[En el contexto del proyecto DYNPROB estamos organizando esta conferencia que quizás podrás ser de interés]
Social studies of energy and the making and unmaking of energy resources
Date: October 30th and 31st 2024, welcoming reception October 29th
Venue: National Museum of Denmark, Copenhagen
Submission: abstracts max. 300 words, March 31st, notification of acceptance April 15th, full papers October 1st . For abstract submission and queries please write to Ask Greve Johansen agj@plan.aau.dk.
Keynote speakers:
- Kristin Asdal, Professor, TIK Centre for Technology, Innovation and Culture, University of Oslo
- Gavin Bridge, Professor, Department of Geography, Durham University
- Gisa Weszkalnys, Associate Professor, Department of Anthropology, The London School of Economics and Political Science
Organizing committee: Peter Karnøe (Professor, Department of Sustainability and Planning, Aalborg University), Jens Iuel-Stissing (Associate Professor, Department of Sustainability and Planning, Aalborg University), Ask Greve Johansen (Postdoc, Department of Sustainability and Planning, Aalborg University), José Ossandón (Associate Professor, Department of Organization, Copenhagen Business School).

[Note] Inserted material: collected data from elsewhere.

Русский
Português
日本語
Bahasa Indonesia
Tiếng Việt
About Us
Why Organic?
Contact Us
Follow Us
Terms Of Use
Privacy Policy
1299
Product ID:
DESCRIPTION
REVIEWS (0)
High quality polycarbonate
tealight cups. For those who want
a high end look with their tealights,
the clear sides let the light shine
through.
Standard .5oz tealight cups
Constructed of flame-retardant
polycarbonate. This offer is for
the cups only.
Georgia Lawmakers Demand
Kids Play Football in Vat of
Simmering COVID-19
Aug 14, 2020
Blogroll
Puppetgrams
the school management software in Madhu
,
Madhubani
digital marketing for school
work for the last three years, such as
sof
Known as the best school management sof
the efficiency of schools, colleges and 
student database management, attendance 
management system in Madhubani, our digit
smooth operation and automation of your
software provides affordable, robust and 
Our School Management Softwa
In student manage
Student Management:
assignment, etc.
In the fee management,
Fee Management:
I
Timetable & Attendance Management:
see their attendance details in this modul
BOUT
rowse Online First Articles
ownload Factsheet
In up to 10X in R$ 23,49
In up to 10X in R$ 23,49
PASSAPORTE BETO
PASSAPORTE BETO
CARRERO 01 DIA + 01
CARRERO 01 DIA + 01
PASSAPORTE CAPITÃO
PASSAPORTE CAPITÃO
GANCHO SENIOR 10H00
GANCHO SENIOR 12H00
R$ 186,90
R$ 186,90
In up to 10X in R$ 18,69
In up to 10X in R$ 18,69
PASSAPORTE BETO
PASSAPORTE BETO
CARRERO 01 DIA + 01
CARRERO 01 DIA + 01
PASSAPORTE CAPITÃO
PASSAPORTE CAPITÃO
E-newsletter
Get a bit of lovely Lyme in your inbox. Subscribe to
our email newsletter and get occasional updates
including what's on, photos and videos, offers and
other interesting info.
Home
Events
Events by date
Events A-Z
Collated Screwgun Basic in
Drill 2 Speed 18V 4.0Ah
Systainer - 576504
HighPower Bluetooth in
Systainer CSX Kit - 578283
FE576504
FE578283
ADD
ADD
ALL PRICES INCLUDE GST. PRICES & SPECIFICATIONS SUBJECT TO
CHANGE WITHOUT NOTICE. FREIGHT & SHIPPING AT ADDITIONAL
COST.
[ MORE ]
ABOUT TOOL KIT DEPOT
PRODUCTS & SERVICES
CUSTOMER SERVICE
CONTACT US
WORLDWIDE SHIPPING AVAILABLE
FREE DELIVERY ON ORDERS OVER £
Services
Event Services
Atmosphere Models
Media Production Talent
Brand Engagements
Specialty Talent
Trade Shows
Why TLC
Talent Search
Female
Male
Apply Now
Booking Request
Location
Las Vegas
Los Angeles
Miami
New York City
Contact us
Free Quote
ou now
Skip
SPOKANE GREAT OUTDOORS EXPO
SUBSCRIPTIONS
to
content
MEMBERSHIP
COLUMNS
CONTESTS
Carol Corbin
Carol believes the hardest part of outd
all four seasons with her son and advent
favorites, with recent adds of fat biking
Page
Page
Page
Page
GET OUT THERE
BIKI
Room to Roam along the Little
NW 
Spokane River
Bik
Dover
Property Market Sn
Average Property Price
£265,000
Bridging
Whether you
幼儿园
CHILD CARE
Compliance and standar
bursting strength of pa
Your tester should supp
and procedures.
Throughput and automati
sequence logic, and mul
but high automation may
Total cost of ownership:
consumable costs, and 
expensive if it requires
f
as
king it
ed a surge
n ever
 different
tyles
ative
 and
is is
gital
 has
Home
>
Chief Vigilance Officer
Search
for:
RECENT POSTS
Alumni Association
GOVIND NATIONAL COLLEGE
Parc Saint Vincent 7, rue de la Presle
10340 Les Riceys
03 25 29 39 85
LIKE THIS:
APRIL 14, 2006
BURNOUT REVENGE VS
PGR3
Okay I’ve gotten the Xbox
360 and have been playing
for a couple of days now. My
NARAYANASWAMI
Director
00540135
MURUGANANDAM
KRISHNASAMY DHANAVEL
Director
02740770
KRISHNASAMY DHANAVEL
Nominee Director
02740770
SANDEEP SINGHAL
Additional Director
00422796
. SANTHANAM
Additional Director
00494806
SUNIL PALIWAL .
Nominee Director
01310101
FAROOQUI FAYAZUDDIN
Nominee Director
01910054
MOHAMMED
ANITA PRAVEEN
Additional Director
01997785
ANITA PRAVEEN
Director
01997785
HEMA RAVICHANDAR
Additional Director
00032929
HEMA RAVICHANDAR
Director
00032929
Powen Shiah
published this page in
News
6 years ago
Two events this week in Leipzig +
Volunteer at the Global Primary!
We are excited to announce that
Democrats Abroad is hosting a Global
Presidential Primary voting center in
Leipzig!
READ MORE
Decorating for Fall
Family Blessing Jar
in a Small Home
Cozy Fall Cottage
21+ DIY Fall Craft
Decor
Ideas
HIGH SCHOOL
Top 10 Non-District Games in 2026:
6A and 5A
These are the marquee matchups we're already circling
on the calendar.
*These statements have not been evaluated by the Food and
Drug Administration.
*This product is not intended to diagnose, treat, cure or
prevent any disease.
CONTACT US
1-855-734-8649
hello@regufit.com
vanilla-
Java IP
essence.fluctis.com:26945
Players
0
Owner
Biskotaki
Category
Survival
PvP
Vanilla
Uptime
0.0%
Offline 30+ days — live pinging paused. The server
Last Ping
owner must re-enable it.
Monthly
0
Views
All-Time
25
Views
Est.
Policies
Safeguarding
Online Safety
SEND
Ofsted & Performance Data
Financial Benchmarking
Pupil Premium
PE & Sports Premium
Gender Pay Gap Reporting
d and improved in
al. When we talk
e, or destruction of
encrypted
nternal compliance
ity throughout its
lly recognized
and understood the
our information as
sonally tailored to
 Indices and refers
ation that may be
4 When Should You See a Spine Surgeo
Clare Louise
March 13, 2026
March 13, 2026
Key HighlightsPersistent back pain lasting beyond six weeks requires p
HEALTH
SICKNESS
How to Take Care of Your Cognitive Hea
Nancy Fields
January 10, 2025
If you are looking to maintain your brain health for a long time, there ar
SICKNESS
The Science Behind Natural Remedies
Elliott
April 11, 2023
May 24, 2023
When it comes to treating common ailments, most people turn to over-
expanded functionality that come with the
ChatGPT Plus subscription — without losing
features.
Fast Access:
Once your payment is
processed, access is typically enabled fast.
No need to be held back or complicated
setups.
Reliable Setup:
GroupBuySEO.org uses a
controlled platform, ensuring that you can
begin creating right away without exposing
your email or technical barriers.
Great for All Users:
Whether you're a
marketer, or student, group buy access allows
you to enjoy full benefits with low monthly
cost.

Fees: the conference (and conference dinner) will be free of charge for participants, but participants must cover their accommodation and traveling expenses.
Funding: this conference is conducted and financed in the context of the study “Green transition through dynamics of problematizations: How forms of expertise influence the financial and social valuation of energy resources in Denmark” funded by the Independent Research Fund, Denmark. Research team: Peter Karnøe (PI, Aalborg University), Susse Georg (Aalborg University), Ask Greve Johansen (Aalborg University), Peter Holm Jacobsen (Copenhagen Business School), Julia Kirch Kirkegaard (Technical University of Denmark), Troels Krarup (Aalborg University), José Ossandón (Copenhagen Business School), Trine Pallesen (Copenhagen Business School), Inge Røpke (Aalborg University), Jens Iuel-Stissing (Aalborg University), Emil Urhammer (Aalborg University).
Call for papers. Social studies of energy and the making and unmaking of energy resources
With the risk of climate catastrophe, energy has rightly become one of the most crucial global matters of collective concern. This, of course, has provoked vast amounts of research, not least from the growing body of literature known as social studies of energy.
Social studies of energy have, in the past, rehearsed diverse analytical angles and empirical objects from where to anchor their research (Ariztía et al 2017): some have focused on large infrastructures and socio-technical systems (i.e. Hughes 1983), others on the government of transition pathways (i.e. Verbong & Geels 2007), socio-environmental controversies (e.g. McAdam et al 2010), or practices (i.e. Shove & Walker 2014).